Dozens of major league shortstops were raised in San Pedro de Macoris, Tony Fernandez and Mariano Duncan and others. Soriano was born there in 1978 and, as a teenager, he began attending a Japanese baseball academy and eventually signed with the Hiroshima Carp. There was some talk in his family of waiting to sign with a team from the United States, but this was the opportunity before him. As Soriano explained last week through an interpreter, Leo Astacio, he and his mother and a friend who was advising him all agreed that baseball was baseball, in America and Japan. As a teenager, he could not have fully understood that there were differences.
Soriano boarded a plane for the first time, at age 17, and made the 19- hour journey to Japan.
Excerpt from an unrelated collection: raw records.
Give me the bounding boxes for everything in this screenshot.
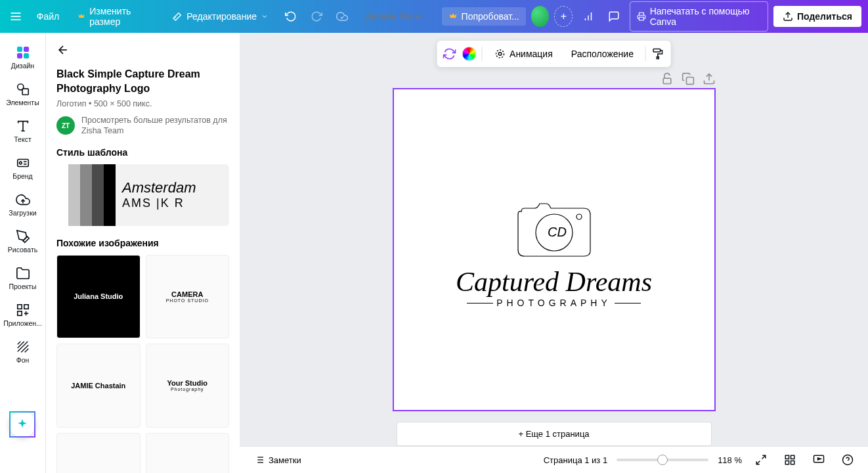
svg-text:CD: CD xyxy=(548,225,567,239)
edit-label: Редактирование xyxy=(186,11,257,22)
add-member-button[interactable]: + xyxy=(554,6,573,27)
grid-view-button[interactable] xyxy=(780,450,800,470)
brand-icon xyxy=(15,155,31,171)
crown-icon xyxy=(77,12,85,21)
template-thumb[interactable]: JAMIE Chastain xyxy=(56,344,141,428)
canvas-area: Анимация Расположение xyxy=(240,33,868,473)
template-thumb[interactable]: Your StudioPhotography xyxy=(146,344,230,428)
svg-rect-6 xyxy=(639,17,643,20)
crown-icon xyxy=(448,12,458,21)
analytics-button[interactable] xyxy=(578,5,598,28)
undo-icon xyxy=(285,11,297,22)
rail-text-button[interactable]: Текст xyxy=(2,113,44,148)
file-menu-button[interactable]: Файл xyxy=(30,7,66,26)
template-thumb[interactable] xyxy=(146,433,230,473)
lock-page-button[interactable] xyxy=(661,72,674,85)
svg-point-32 xyxy=(496,50,504,58)
design-name-input[interactable] xyxy=(358,11,437,22)
play-icon xyxy=(813,454,825,466)
logo-title-text: Captured Dreams xyxy=(456,266,652,298)
rail-draw-button[interactable]: Рисовать xyxy=(2,223,44,259)
duplicate-page-button[interactable] xyxy=(682,72,695,85)
add-page-button[interactable]: + Еще 1 страница xyxy=(397,422,712,446)
rail-apps-button[interactable]: Приложен... xyxy=(2,297,44,332)
rail-uploads-button[interactable]: Загрузки xyxy=(2,187,44,222)
try-pro-button[interactable]: Попробоват... xyxy=(442,7,526,26)
notes-button[interactable]: Заметки xyxy=(250,451,305,469)
page-options-button[interactable] xyxy=(703,72,716,85)
style-color-swatch xyxy=(80,164,92,226)
animation-button[interactable]: Анимация xyxy=(487,44,559,64)
comments-button[interactable] xyxy=(604,5,624,28)
similar-heading: Похожие изображения xyxy=(56,238,229,248)
left-rail: Дизайн Элементы Текст Бренд Загрузки Рис… xyxy=(0,33,46,473)
rail-draw-label: Рисовать xyxy=(8,246,37,254)
undo-button[interactable] xyxy=(280,5,301,28)
redo-button[interactable] xyxy=(306,5,326,28)
style-colors xyxy=(56,164,116,226)
rail-elements-button[interactable]: Элементы xyxy=(2,76,44,112)
fullscreen-button[interactable] xyxy=(751,450,771,470)
rail-brand-button[interactable]: Бренд xyxy=(2,150,44,185)
resize-button[interactable]: Изменить размер xyxy=(71,2,160,31)
fullscreen-icon xyxy=(755,454,767,466)
zoom-slider[interactable] xyxy=(617,459,708,461)
template-style-card[interactable]: Amsterdam AMS |K R xyxy=(56,164,229,226)
template-thumb[interactable]: CAMERAPHOTO STUDIO xyxy=(146,255,230,339)
text-icon xyxy=(15,118,31,134)
style-color-swatch xyxy=(68,164,80,226)
help-button[interactable] xyxy=(838,450,857,470)
style-heading: Стиль шаблона xyxy=(56,147,229,158)
style-color-swatch xyxy=(104,164,116,226)
notes-label: Заметки xyxy=(269,455,301,465)
author-avatar: ZT xyxy=(56,116,75,135)
svg-marker-54 xyxy=(818,458,821,460)
ai-assistant-fab[interactable] xyxy=(9,411,35,438)
divider xyxy=(481,47,482,61)
folder-icon xyxy=(15,265,31,281)
unlock-icon xyxy=(661,72,674,85)
print-button[interactable]: Напечатать с помощью Canva xyxy=(630,1,768,32)
chevron-down-icon xyxy=(261,12,269,20)
magic-switch-button[interactable] xyxy=(442,47,456,61)
svg-rect-22 xyxy=(17,311,21,315)
divider xyxy=(645,47,646,61)
position-button[interactable]: Расположение xyxy=(565,45,640,63)
upload-icon xyxy=(783,11,793,22)
pencil-icon xyxy=(15,229,31,244)
style-fonts: Amsterdam AMS |K R xyxy=(116,164,229,226)
top-toolbar: Файл Изменить размер Редактирование Попр… xyxy=(0,0,868,33)
help-icon xyxy=(842,454,854,466)
edit-menu-button[interactable]: Редактирование xyxy=(165,7,275,26)
rail-text-label: Текст xyxy=(14,135,31,143)
style-copy-button[interactable] xyxy=(651,47,666,61)
bg-color-button[interactable] xyxy=(462,47,476,61)
logo-graphic: CD xyxy=(508,192,600,261)
user-avatar[interactable] xyxy=(531,6,550,27)
comment-icon xyxy=(608,11,620,22)
share-button[interactable]: Поделиться xyxy=(773,6,861,27)
canvas-page[interactable]: CD Captured Dreams PHOTOGRAPHY xyxy=(393,88,716,411)
svg-rect-21 xyxy=(24,305,28,309)
shapes-icon xyxy=(15,81,31,97)
rail-projects-button[interactable]: Проекты xyxy=(2,260,44,296)
page-tools xyxy=(661,72,716,85)
hamburger-menu-button[interactable] xyxy=(7,6,25,27)
svg-rect-49 xyxy=(785,455,789,459)
export-icon xyxy=(703,72,716,85)
svg-rect-36 xyxy=(686,78,693,85)
back-button[interactable] xyxy=(56,41,229,67)
template-thumb[interactable] xyxy=(56,433,141,473)
present-button[interactable] xyxy=(809,450,829,470)
rail-bg-button[interactable]: Фон xyxy=(2,334,44,369)
hamburger-icon xyxy=(9,10,22,23)
copy-icon xyxy=(682,72,695,85)
rail-apps-label: Приложен... xyxy=(3,319,42,327)
cloud-sync-button[interactable] xyxy=(332,5,352,28)
template-thumb[interactable]: Juliana Studio xyxy=(56,255,141,339)
style-font-line-1: Amsterdam xyxy=(122,179,229,196)
author-link[interactable]: ZT Просмотреть больше результатов для Zi… xyxy=(56,115,229,137)
svg-rect-9 xyxy=(24,47,29,52)
rail-design-button[interactable]: Дизайн xyxy=(2,39,44,75)
bottom-bar: Заметки Страница 1 из 1 118 % xyxy=(240,446,868,473)
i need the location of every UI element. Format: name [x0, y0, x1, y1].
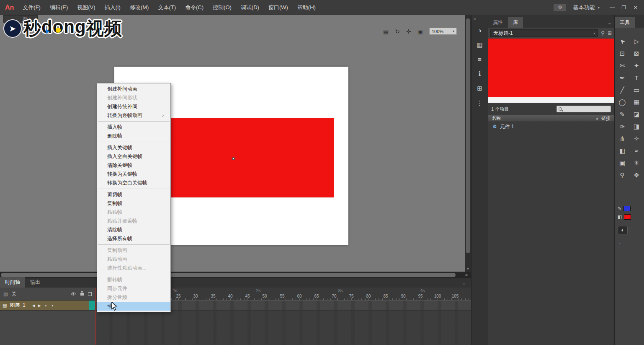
magic-wand-tool[interactable]: ✦: [629, 60, 644, 72]
context-menu-item[interactable]: ›: [98, 189, 170, 189]
lasso-tool[interactable]: ✄: [615, 60, 629, 72]
workspace-switcher-icon[interactable]: ⚙: [554, 4, 566, 11]
context-menu-item[interactable]: 剪切帧 ›: [97, 190, 170, 199]
context-menu-item[interactable]: 转换为关键帧 ›: [97, 170, 170, 179]
text-tool[interactable]: T: [629, 72, 644, 84]
oval-tool[interactable]: ◯: [615, 96, 629, 108]
camera-tool[interactable]: ▣: [615, 157, 629, 169]
menu-item[interactable]: 视图(V): [72, 0, 100, 15]
asset-warp-tool[interactable]: ✳: [629, 157, 644, 169]
pin-library-icon[interactable]: ⚲: [601, 30, 605, 36]
context-menu-item[interactable]: ›: [98, 274, 170, 274]
previous-frame-icon[interactable]: ◀: [32, 303, 35, 308]
rectangle-tool[interactable]: ▭: [629, 84, 644, 96]
menu-item[interactable]: 编辑(E): [45, 0, 72, 15]
context-menu-item[interactable]: 复制帧 ›: [97, 199, 170, 208]
sort-ascending-icon[interactable]: ▲: [595, 117, 599, 120]
brush-tool[interactable]: ✑: [615, 120, 629, 132]
menu-item[interactable]: 命令(C): [180, 0, 208, 15]
zoom-tool[interactable]: ⚲: [615, 169, 629, 181]
context-menu-item[interactable]: 转换为逐帧动画 ›: [97, 111, 170, 120]
transformation-point[interactable]: [232, 157, 235, 160]
menu-item[interactable]: 插入(I): [100, 0, 125, 15]
timeline-tab[interactable]: 输出: [25, 277, 45, 288]
pencil-tool[interactable]: ✎: [615, 108, 629, 120]
library-item[interactable]: ⚙ 元件 1: [488, 122, 614, 131]
playhead[interactable]: [95, 288, 96, 345]
fill-color-swatch[interactable]: [624, 214, 631, 220]
selected-frame-cell[interactable]: [89, 301, 95, 310]
mini-panel-tab[interactable]: 动: [3, 15, 38, 23]
panel-menu-icon[interactable]: ≡: [463, 281, 465, 288]
window-button[interactable]: ✕: [630, 5, 641, 10]
context-menu-item[interactable]: 翻转帧 ›: [97, 275, 170, 284]
menu-item[interactable]: 修改(M): [125, 0, 154, 15]
column-name[interactable]: 名称: [492, 115, 501, 122]
menu-item[interactable]: 窗口(W): [264, 0, 293, 15]
stage-horizontal-scrollbar[interactable]: ≡: [0, 272, 471, 278]
context-menu-item[interactable]: 同步元件 ›: [97, 284, 170, 293]
eraser-tool[interactable]: ◪: [629, 108, 644, 120]
next-frame-icon[interactable]: ▶: [38, 303, 41, 308]
new-library-panel-icon[interactable]: ⊞: [608, 30, 612, 36]
tools-tab[interactable]: 工具: [615, 17, 635, 28]
lock-all-layers-icon[interactable]: [80, 290, 84, 298]
context-menu-item[interactable]: 清除关键帧 ›: [97, 161, 170, 170]
outline-all-layers-icon[interactable]: [88, 292, 92, 296]
paint-bucket-tool[interactable]: ◧: [615, 145, 629, 157]
stage[interactable]: ▤↻✛▣ 100% ▾ ▾: [0, 15, 471, 272]
layer-visibility-dot[interactable]: •: [45, 303, 47, 308]
scrollbar-thumb[interactable]: [1, 273, 456, 277]
pen-tool[interactable]: ✒: [615, 72, 629, 84]
library-document-select[interactable]: 无标题-1 ▾: [490, 29, 598, 37]
default-colors-button[interactable]: ◐: [618, 226, 628, 234]
context-menu-item[interactable]: 清除帧 ›: [97, 226, 170, 234]
color-panel-icon[interactable]: ◑: [478, 27, 482, 34]
library-search-box[interactable]: [556, 106, 611, 112]
search-input[interactable]: [564, 106, 609, 112]
context-menu-item[interactable]: 选择性粘贴动画... ›: [97, 264, 170, 272]
stroke-color-swatch[interactable]: [623, 206, 631, 211]
timeline-tab[interactable]: 时间轴: [0, 277, 25, 288]
swatches-panel-icon[interactable]: ▦: [477, 41, 482, 49]
context-menu-item[interactable]: ›: [98, 142, 170, 142]
panel-tab[interactable]: 属性: [488, 17, 508, 28]
scrollbar-thumb[interactable]: [466, 18, 470, 253]
context-menu-item[interactable]: ›: [98, 244, 170, 245]
crosshair-icon[interactable]: ✛: [406, 28, 411, 35]
context-menu-item[interactable]: 插入关键帧 ›: [97, 143, 170, 152]
column-link[interactable]: 链接: [601, 115, 611, 122]
context-menu-item[interactable]: 插入帧 ›: [97, 123, 170, 132]
clip-content-icon[interactable]: ▣: [417, 28, 423, 35]
primitive-rectangle-tool[interactable]: ▦: [629, 96, 644, 108]
eyedropper-tool[interactable]: ✧: [629, 132, 644, 145]
menu-item[interactable]: 调试(D): [236, 0, 264, 15]
width-tool[interactable]: ≈: [629, 145, 644, 157]
context-menu-item[interactable]: 粘贴并覆盖帧 ›: [97, 217, 170, 226]
context-menu-item[interactable]: 转换为空白关键帧 ›: [97, 179, 170, 187]
red-rectangle[interactable]: [167, 118, 334, 197]
layer-lock-dot[interactable]: •: [52, 303, 53, 308]
context-menu-item[interactable]: 选择所有帧 ›: [97, 234, 170, 243]
panel-menu-icon[interactable]: ≡: [465, 272, 468, 277]
layer-row[interactable]: ▤ 图层_1 ◀ ▶ • •: [0, 301, 95, 311]
expand-panels-icon[interactable]: «: [474, 17, 476, 21]
context-menu-item[interactable]: 粘贴动画 ›: [97, 255, 170, 264]
menu-item[interactable]: 文本(T): [153, 0, 180, 15]
bone-tool[interactable]: ⋔: [615, 132, 629, 145]
more-panels-icon[interactable]: ⋮: [477, 99, 483, 107]
menu-item[interactable]: 文件(F): [18, 0, 45, 15]
context-menu-item[interactable]: 拆分音频 ›: [97, 293, 170, 302]
subselection-tool[interactable]: ▷: [629, 35, 644, 47]
info-panel-icon[interactable]: ℹ: [479, 70, 481, 78]
menu-item[interactable]: 帮助(H): [293, 0, 320, 15]
free-transform-tool[interactable]: ⊡: [615, 47, 629, 60]
ink-bottle-tool[interactable]: ◨: [629, 120, 644, 132]
window-button[interactable]: —: [606, 5, 618, 10]
stage-vertical-scrollbar[interactable]: ▾: [465, 15, 471, 272]
context-menu-item[interactable]: 创建传统补间 ›: [97, 102, 170, 111]
context-menu-item[interactable]: ›: [98, 121, 170, 122]
transform-panel-icon[interactable]: ⊞: [477, 85, 482, 92]
selection-tool[interactable]: ➤: [615, 35, 629, 47]
workspace-selector[interactable]: 基本功能 ▾: [573, 4, 600, 11]
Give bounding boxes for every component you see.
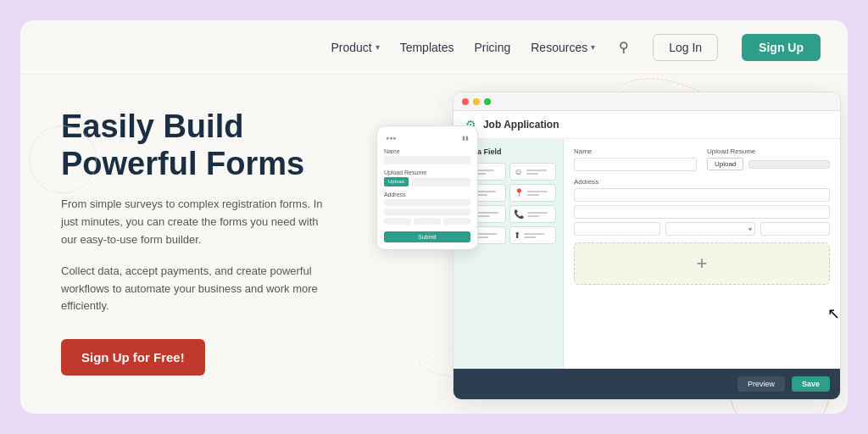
nav-product[interactable]: Product ▾ bbox=[331, 41, 379, 54]
location-icon: 📍 bbox=[514, 188, 524, 198]
form-upload-label: Upload Resume bbox=[707, 147, 830, 155]
traffic-light-red bbox=[462, 98, 469, 105]
form-address-city[interactable] bbox=[574, 222, 660, 236]
form-col-address: Address ▾ bbox=[574, 178, 830, 236]
traffic-light-yellow bbox=[473, 98, 480, 105]
login-button[interactable]: Log In bbox=[653, 34, 718, 61]
mobile-address-input-2 bbox=[384, 209, 470, 215]
add-field-button[interactable]: + bbox=[574, 242, 830, 285]
desktop-form-mockup: ⚙ Job Application Add a Field A bbox=[453, 92, 841, 400]
desktop-form-footer: Preview Save bbox=[453, 369, 840, 399]
main-card: Product ▾ Templates Pricing Resources ▾ … bbox=[20, 20, 848, 414]
form-address-label: Address bbox=[574, 178, 830, 186]
hero-description-1: From simple surveys to complex registrat… bbox=[61, 196, 332, 248]
field-item-location[interactable]: 📍 bbox=[509, 184, 556, 202]
nav-templates[interactable]: Templates bbox=[400, 41, 454, 54]
preview-button[interactable]: Preview bbox=[737, 376, 785, 392]
form-address-row2: ▾ bbox=[574, 222, 830, 236]
mobile-address-row bbox=[384, 218, 470, 225]
resources-chevron-icon: ▾ bbox=[591, 42, 595, 52]
form-address-input-2[interactable] bbox=[574, 205, 830, 219]
mobile-form-mockup: ●●● ▮▮ Name Upload Resume Upload Address bbox=[376, 125, 478, 250]
field-item-phone[interactable]: 📞 bbox=[509, 205, 556, 223]
form-col-name: Name bbox=[574, 147, 697, 171]
traffic-light-green bbox=[484, 98, 491, 105]
mobile-upload-label: Upload Resume bbox=[384, 170, 470, 175]
form-address-grid: ▾ bbox=[574, 188, 830, 236]
select-arrow-icon: ▾ bbox=[748, 225, 752, 233]
mobile-upload-row: Upload bbox=[384, 177, 470, 186]
mobile-name-label: Name bbox=[384, 148, 470, 154]
nav-resources[interactable]: Resources ▾ bbox=[531, 41, 595, 54]
page-wrapper: Product ▾ Templates Pricing Resources ▾ … bbox=[0, 0, 868, 434]
field-item-rating[interactable]: ☺ bbox=[509, 163, 556, 181]
desktop-form-header: ⚙ Job Application bbox=[453, 111, 840, 139]
field-item-upload[interactable]: ⬆ bbox=[509, 226, 556, 244]
mobile-address-label: Address bbox=[384, 192, 470, 198]
mobile-address-input-1 bbox=[384, 199, 470, 206]
mobile-address-city bbox=[384, 218, 411, 225]
hero-title: Easily Build Powerful Forms bbox=[61, 108, 341, 182]
cta-button[interactable]: Sign Up for Free! bbox=[61, 339, 205, 376]
form-upload-row: Upload bbox=[707, 158, 830, 170]
mobile-upload-button[interactable]: Upload bbox=[384, 177, 409, 186]
hero-section: Easily Build Powerful Forms From simple … bbox=[20, 75, 368, 414]
form-preview-section: ●●● ▮▮ Name Upload Resume Upload Address bbox=[368, 75, 848, 414]
form-editor-area: Name Upload Resume Upload bbox=[564, 139, 840, 399]
plus-icon: + bbox=[697, 253, 708, 275]
main-content: Easily Build Powerful Forms From simple … bbox=[20, 75, 848, 414]
nav-pricing[interactable]: Pricing bbox=[474, 41, 510, 54]
nav-links: Product ▾ Templates Pricing Resources ▾ bbox=[331, 41, 595, 54]
form-name-label: Name bbox=[574, 147, 697, 155]
form-upload-button[interactable]: Upload bbox=[707, 158, 743, 170]
save-button[interactable]: Save bbox=[792, 376, 830, 392]
product-chevron-icon: ▾ bbox=[376, 42, 380, 52]
mobile-status-bar: ●●● ▮▮ bbox=[384, 135, 470, 142]
form-row-address: Address ▾ bbox=[574, 178, 830, 236]
desktop-form-body: Add a Field A bbox=[453, 139, 840, 399]
deco-circle-left bbox=[29, 125, 97, 193]
mobile-name-input bbox=[384, 156, 470, 164]
signup-nav-button[interactable]: Sign Up bbox=[742, 34, 821, 61]
smiley-icon: ☺ bbox=[514, 167, 522, 176]
hero-description-2: Collect data, accept payments, and creat… bbox=[61, 263, 332, 315]
form-address-input-1[interactable] bbox=[574, 188, 830, 202]
desktop-form-title: Job Application bbox=[483, 119, 559, 131]
phone-icon: 📞 bbox=[514, 209, 524, 219]
navbar: Product ▾ Templates Pricing Resources ▾ … bbox=[20, 20, 848, 75]
form-col-upload: Upload Resume Upload bbox=[707, 147, 830, 171]
desktop-titlebar bbox=[453, 92, 840, 111]
form-row-name-upload: Name Upload Resume Upload bbox=[574, 147, 830, 171]
search-icon[interactable]: ⚲ bbox=[619, 39, 629, 55]
form-name-input[interactable] bbox=[574, 158, 697, 171]
upload-icon: ⬆ bbox=[514, 231, 520, 240]
form-address-zip[interactable] bbox=[760, 222, 830, 236]
mobile-submit-button[interactable]: Submit bbox=[384, 231, 470, 242]
form-upload-bar bbox=[748, 160, 830, 169]
form-address-state-select[interactable]: ▾ bbox=[665, 222, 754, 236]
The training regimen in Japan is exceptionally difficult, compared to those of the professional teams in North America; it is like the difference between a military boot camp and a genial job orientation program. Players work for hours, the coaches scream and Soriano, of course, understood little of what they yelled.
His first assignment there lasted three months, three months of talking about baseball and the weather, and thinking about home, the food, his mother. "Every day, I thought about going home," he said. Phoning home was problematic, and he called only twice, for 15 minutes, after getting up overnight to account for the time change. "I called just when I felt like I was ready to explode and needed someone to talk to," Soriano said.
The conversations helped, and hurt; they merely exacerbated his desire to go home. But Soriano went back in 1996, for 10 months, and for 10 months in 1997. By the end of his second year, Soriano spoke Japanese well enough to function on his own. He never seriously considered quitting.
His time in Japan was hard, Soriano said, "But I thought it was good because it was going to be to my benefit. It was going to be good for me and it would help my family, and I've always thought that way. Once I was there, I could dedicate myself and keep my mind positive."
Soriano's assignment with Hiroshima ended because of a contractual error; otherwise, he would have been tied to the Carp for another decade or so. He signed with the Yankees in September 1998 and immediately established himself as a rising star, impressing scouts in the Arizona Fall League. Soriano reached the majors the following year and Yankees infielder Luis Sojo told him to say something in Japanese to the former Yankees pitcher Hideki Irabu. "I think he surprised Hideki," Sojo said, smiling.
Soriano struggled last season in spring training, fumbling grounders, swinging awkwardly at breaking balls. But the Yankees never dealt him, despite the fact that his name was included constantly in trade discussions, and he has thrived this spring. Sojo is sure Soriano possesses extreme confidence, which surfaces from time to time in a joking manner. "He'll say, `Let's see, how many hits will I get today?' " Sojo said. "He'll say the pitcher is in trouble."
Derek Jeter, interestingly, often makes similar comments early in games, saying aloud after a strikeout that it is only a matter of time before the opposing pitcher is going to crumble. Soriano is understated and not brash, like Jeter, teammates say. If a group of players go out together, Soriano might tag along, or might stay in, alone. Sojo believes Soriano is very comfortable with himself.
He often sits in the clubhouse and chats breezily with teammates in Spanish, about baseball and the weather and other matters. He sometimes talks in the English that is slowly overtaking his Japanese. Alfonso Soriano is learning how to play second base, and there is a lot of discussion here about change and the ability to adapt.